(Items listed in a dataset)
Content starts

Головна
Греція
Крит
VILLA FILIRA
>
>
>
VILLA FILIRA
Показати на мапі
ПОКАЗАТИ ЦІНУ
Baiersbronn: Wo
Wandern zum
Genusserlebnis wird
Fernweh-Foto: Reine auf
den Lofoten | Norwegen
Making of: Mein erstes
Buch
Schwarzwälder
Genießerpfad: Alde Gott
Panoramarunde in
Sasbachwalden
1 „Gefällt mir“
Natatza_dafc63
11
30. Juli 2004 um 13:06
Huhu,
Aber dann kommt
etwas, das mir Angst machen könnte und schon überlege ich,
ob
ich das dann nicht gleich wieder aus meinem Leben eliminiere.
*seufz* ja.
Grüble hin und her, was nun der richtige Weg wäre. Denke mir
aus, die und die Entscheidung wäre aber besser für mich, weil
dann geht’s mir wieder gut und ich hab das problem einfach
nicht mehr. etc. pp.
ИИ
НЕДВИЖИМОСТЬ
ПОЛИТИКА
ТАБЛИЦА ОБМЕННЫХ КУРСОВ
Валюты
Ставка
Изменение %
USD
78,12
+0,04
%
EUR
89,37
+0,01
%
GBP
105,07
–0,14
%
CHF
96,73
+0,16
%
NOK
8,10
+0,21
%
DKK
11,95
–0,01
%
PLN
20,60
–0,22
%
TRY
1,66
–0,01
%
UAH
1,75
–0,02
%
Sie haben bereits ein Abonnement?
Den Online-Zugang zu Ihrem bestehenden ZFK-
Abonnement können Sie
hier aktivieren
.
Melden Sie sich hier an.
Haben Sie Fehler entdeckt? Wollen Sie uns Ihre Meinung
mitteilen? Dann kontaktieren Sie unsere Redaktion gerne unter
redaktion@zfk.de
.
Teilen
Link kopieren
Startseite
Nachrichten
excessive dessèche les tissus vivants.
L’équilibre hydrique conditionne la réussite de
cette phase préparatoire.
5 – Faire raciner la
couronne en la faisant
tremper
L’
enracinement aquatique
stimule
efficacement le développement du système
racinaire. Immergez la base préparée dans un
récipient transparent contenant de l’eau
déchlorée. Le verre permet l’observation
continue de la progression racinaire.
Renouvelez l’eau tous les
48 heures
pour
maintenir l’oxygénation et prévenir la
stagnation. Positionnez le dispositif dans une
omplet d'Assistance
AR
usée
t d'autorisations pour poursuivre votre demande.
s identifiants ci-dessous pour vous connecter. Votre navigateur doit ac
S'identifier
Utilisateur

Content ends

Each record above has to be set down again, word for word.

COMPLETED EXERCISE:
Головна
Греція
Крит
VILLA FILIRA
>
>
>
VILLA FILIRA
Показати на мапі
ПОКАЗАТИ ЦІНУ
Baiersbronn: Wo
Wandern zum
Genusserlebnis wird
Fernweh-Foto: Reine auf
den Lofoten | Norwegen
Making of: Mein erstes
Buch
Schwarzwälder
Genießerpfad: Alde Gott
Panoramarunde in
Sasbachwalden
1 „Gefällt mir“
Natatza_dafc63
11
30. Juli 2004 um 13:06
Huhu,
Aber dann kommt
etwas, das mir Angst machen könnte und schon überlege ich,
ob
ich das dann nicht gleich wieder aus meinem Leben eliminiere.
*seufz* ja.
Grüble hin und her, was nun der richtige Weg wäre. Denke mir
aus, die und die Entscheidung wäre aber besser für mich, weil
dann geht’s mir wieder gut und ich hab das problem einfach
nicht mehr. etc. pp.
ИИ
НЕДВИЖИМОСТЬ
ПОЛИТИКА
ТАБЛИЦА ОБМЕННЫХ КУРСОВ
Валюты
Ставка
Изменение %
USD
78,12
+0,04
%
EUR
89,37
+0,01
%
GBP
105,07
–0,14
%
CHF
96,73
+0,16
%
NOK
8,10
+0,21
%
DKK
11,95
–0,01
%
PLN
20,60
–0,22
%
TRY
1,66
–0,01
%
UAH
1,75
–0,02
%
Sie haben bereits ein Abonnement?
Den Online-Zugang zu Ihrem bestehenden ZFK-
Abonnement können Sie
hier aktivieren
.
Melden Sie sich hier an.
Haben Sie Fehler entdeckt? Wollen Sie uns Ihre Meinung
mitteilen? Dann kontaktieren Sie unsere Redaktion gerne unter
redaktion@zfk.de
.
Teilen
Link kopieren
Startseite
Nachrichten
excessive dessèche les tissus vivants.
L’équilibre hydrique conditionne la réussite de
cette phase préparatoire.
5 – Faire raciner la
couronne en la faisant
tremper
L’
enracinement aquatique
stimule
efficacement le développement du système
racinaire. Immergez la base préparée dans un
récipient transparent contenant de l’eau
déchlorée. Le verre permet l’observation
continue de la progression racinaire.
Renouvelez l’eau tous les
48 heures
pour
maintenir l’oxygénation et prévenir la
stagnation. Positionnez le dispositif dans une
omplet d'Assistance
AR
usée
t d'autorisations pour poursuivre votre demande.
s identifiants ci-dessous pour vous connecter. Votre navigateur doit ac
S'identifier
Utilisateur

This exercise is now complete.